On hand at the recent McLain Wiesand Cathedral Street trunk show were eight manufacturer's reps showing such chic, trendsetting lines as Weitzner Limited, Donghia, Stark, Samuel & Sons, Jim Thompson, Osborne & Little, Designers Guild, Maya Romanoff, Bergamo, Thibaut, Zoffany and many more, to the dozens of local interior designers who came, like me, to find out what's new, what's happening, what's now.

While there, I also had a chance to chat with some of the reps and ask them what's trendy in this region. Although some of the answers surprised me, most validated what I've been seeing myself: value; environmental sustainability; fun, fresh colors; big print florals; natural and organic materials; and durability.

Value "Cost is king," said Hines & Co.'s Maha Hartary. "The first question [from clients] is 'How much?'"

Similarly, Thibaut's Chris Kohnen said: "People are looking for value — they're more price-conscious than they have been in the past, which is why lines with a good price-point like Thibaut are doing well."

But cost can't be at the expense of durability, style, environmental friendliness and the many other elements that make up the value proposition. More than just price is influenced by the slumped economy and resulting malaise — we're seeing a real shift in the styles, colors and materials people are buying.

Color Because colors tend to be more "in" today and "out" tomorrow than other elements of home decor, color trends always fascinate me. According to Pamela Shapiro, director of textile sales for the WDC's Rist Corp., "The economy has people wanting colors and forms that are happy and fresh. People are gravitating away from earth tones — they want color that pops."

Based on what designers are looking for right now, Hartary says, "soft natural palettes are in."

What colors specifically?

"Yellows and grays," says Osborne & Little's Porcia Woo, and, adds Stark's Carol Forbes, greens, golds, and pinks.

Florals Home interiors are more than just color. Textures, sheen, pattern, and contrast are just some of the many other elements that combine to make great spaces. Earlier this year, we forecasted the floral print comeback in Chesapeake Home, so I was particularly satisfied to see lots of really beautiful floral patterns at the trunk show.

"Not your grandmother's florals, though," says Shapiro. "These patterns have big bold repeats. People find florals very refreshing and uplifting — it's also about bringing the outside in."

Woo confirms, "Osborne & Little is presenting lots of florals with large repeats. They make rooms seem bigger versus the small patterns. And they hold up to tall rooms with tall windows and ceilings."

Natural and eco-friendly materials Just as color patterns and motifs are trending "natural" right now, so too are the raw materials.
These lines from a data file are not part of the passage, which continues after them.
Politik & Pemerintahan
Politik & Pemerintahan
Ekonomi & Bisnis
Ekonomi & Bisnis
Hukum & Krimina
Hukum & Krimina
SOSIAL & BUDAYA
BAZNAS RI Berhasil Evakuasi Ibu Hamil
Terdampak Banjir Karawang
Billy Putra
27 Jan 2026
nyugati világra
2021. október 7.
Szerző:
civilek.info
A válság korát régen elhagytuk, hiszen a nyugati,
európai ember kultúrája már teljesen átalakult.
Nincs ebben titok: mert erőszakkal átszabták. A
Every rep I chatted with mentioned the demand for natural fibers — wool, linen, cotton, silk, even bamboo.

Similarly, anything environmentally friendly or sustainable is trendy.
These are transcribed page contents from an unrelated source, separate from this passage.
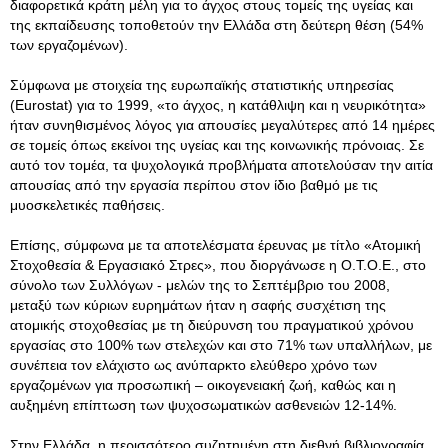
διαφορετικά κράτη μέλη για το άγχος στους τομείς της υγείας και
της εκπαίδευσης τοποθετούν την Ελλάδα στη δεύτερη θέση (54%
των εργαζομένων).
Σύμφωνα με στοιχεία της ευρωπαϊκής στατιστικής υπηρεσίας
(Eurostat) για το 1999, «το άγχος, η κατάθλιψη και η νευρικότητα»
ήταν συνηθισμένος λόγος για απουσίες μεγαλύτερες από 14 ημέρες
σε τομείς όπως εκείνοι της υγείας και της κοινωνικής πρόνοιας. Σε
αυτό τον τομέα, τα ψυχολογικά προβλήματα αποτελούσαν την αιτία
απουσίας από την εργασία περίπου στον ίδιο βαθμό με τις
μυοσκελετικές παθήσεις.
Επίσης, σύμφωνα με τα αποτελέσματα έρευνας με τίτλο «Ατομική
Στοχοθεσία & Εργασιακό Στρες», που διοργάνωσε η Ο.Τ.Ο.Ε., στο
σύνολο των Συλλόγων - μελών της το Σεπτέμβριο του 2008,
μεταξύ των κύριων ευρημάτων ήταν η σαφής συσχέτιση της
ατομικής στοχοθεσίας με τη διεύρυνση του πραγματικού χρόνου
εργασίας στο 100% των στελεχών και στο 71% των υπαλλήλων, με
συνέπεια τον ελάχιστο ως ανύπαρκτο ελεύθερο χρόνο των
εργαζομένων για προσωπική – οικογενειακή ζωή, καθώς και η
αυξημένη επίπτωση των ψυχοσωματικών ασθενειών 12-14%.
Στην Ελλάδα, η περισσότερο συζητημένη στη διεθνή βιβλιογραφία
"People are really jumping on the green bandwagon," says Shapiro. "They're asking about durability, sustainability, types of dyes, where fabrics are from," she says. "Younger clients especially are more interested in this than older clients, but once you bring it to a client's attention, they realize it's very durable, and as long as they're beautiful, the attitude is 'why not?.' "
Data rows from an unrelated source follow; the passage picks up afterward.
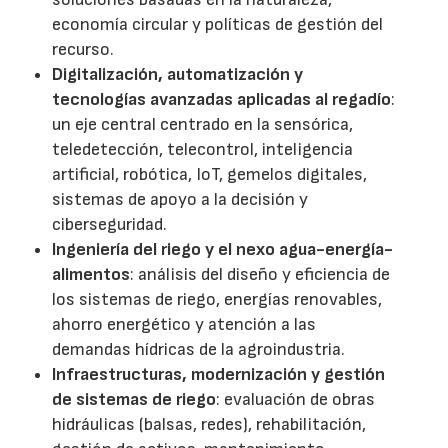
economía circular y políticas de gestión del
recurso.
Digitalización, automatización y
tecnologías avanzadas aplicadas al regadío
:
un eje central centrado en la sensórica,
teledetección, telecontrol, inteligencia
artificial, robótica, IoT, gemelos digitales,
sistemas de apoyo a la decisión y
ciberseguridad.
Ingeniería del riego y el nexo agua-energía-
alimentos
: análisis del diseño y eficiencia de
los sistemas de riego, energías renovables,
ahorro energético y atención a las
demandas hídricas de la agroindustria.
Infraestructuras, modernización y gestión
de sistemas de riego
: evaluación de obras
hidráulicas (balsas, redes), rehabilitación,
Durability On the flip side of both the eco-friendly and value coins, durable materials will save you money and reduce trash in the landfill because they don't need to be replaced or thrown away as often. What's more, highly durable materials are becoming popular because the way we live has changed. Open floor plans and more casual interiors mean that there aren't many rooms in the house off-limits to kids and pets.